▸ Exercise description: Check every line below for the string "sensaciones". Copy the ones that have it.

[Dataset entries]
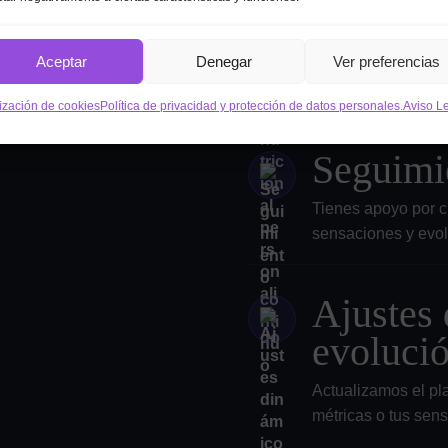
persona
Aceptar
Denegar
Ver preferencias
Diseñamos una estra
sensaciones y dispo
lización de cookies
Política de privacidad y protección de datos personales.
Aviso L
Seguimi
Tienes apoyo por c
sensaciones y evol
Ajustes 
evoluci
Actualizamos el pl
métricas o tus sen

▸ Task result:
sensaciones y dispo
sensaciones y evol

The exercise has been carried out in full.